--- Input data ---
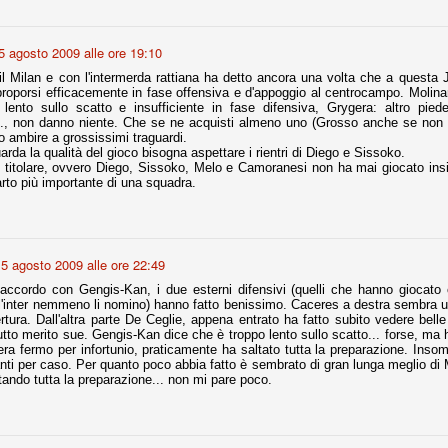
5 agosto 2009 alle ore 19:10
fitte)
 il Milan e con l'intermerda rattiana ha detto ancora una volta che a quest
s - Lazio 2-0
roporsi efficacemente in fase offensiva e d'appoggio al centrocampo. Molin
 lento sullo scatto e insufficiente in fase difensiva, Grygera: altro pied
percoppa italiana, diventando così la squadra più titolata in Italia in
, non danno niente. Che se ne acquisti almeno uno (Grosso anche se non è
 il Milan (a meno di classifiche e tabelle "galliane"), fermo a quota 6.
 ambire a grossissimi traguardi.
arda la qualità del gioco bisogna aspettare i rientri di Diego e Sissoko.
e i bianconeri a trovare una certa unità dopo le prime deludenti
 titolare, ovvero Diego, Sissoko, Melo e Camoranesi non ha mai giocato ins
arto più importante di una squadra.
no, non è una barzelletta. O forse sì, fate voi, ma non fa ridere. Ci
, non è una storiaccia legata alla ex Jugoslavia. Dicevamo che ci sono
5 agosto 2009 alle ore 22:49
a età (29 anni), e sono fisicamente simili, entrambi grandi e grossi.
uropee, e tutti e due sono appena arrivati a giocare in Italia. Il
accordo con Gengis-Kan, i due esterni difensivi (quelli che hanno giocato c
 l'inter nemmeno li nomino) hanno fatto benissimo. Caceres a destra sembra 
ertura. Dall'altra parte De Ceglie, appena entrato ha fatto subito vedere bell
tto merito sue. Gengis-Kan dice che è troppo lento sullo scatto... forse, ma h
one
ra fermo per infortunio, praticamente ha saltato tutta la preparazione. In
licate finora sono le motivazioni del giudizio di Cassazione relativo a
anti per caso. Per quanto poco abbia fatto è sembrato di gran lunga meglio di Mo
vano scelto di farsi giudicare con il rito abbreviato.
ltando tutta la preparazione... non mi pare poco.
o, e quindi non le commenteremo, le considerazioni (di parte)
prese dalla maggior parte dei media (chissà perché...), come fossero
---
→ **Aim of the exercise**: What lines in the entries contain "sono"? Report each one by copying it.

→ **Answer box**:
, non è una storiaccia legata alla ex Jugoslavia. Dicevamo che ci sono
a età (29 anni), e sono fisicamente simili, entrambi grandi e grossi.
uropee, e tutti e due sono appena arrivati a giocare in Italia. Il
licate finora sono le motivazioni del giudizio di Cassazione relativo a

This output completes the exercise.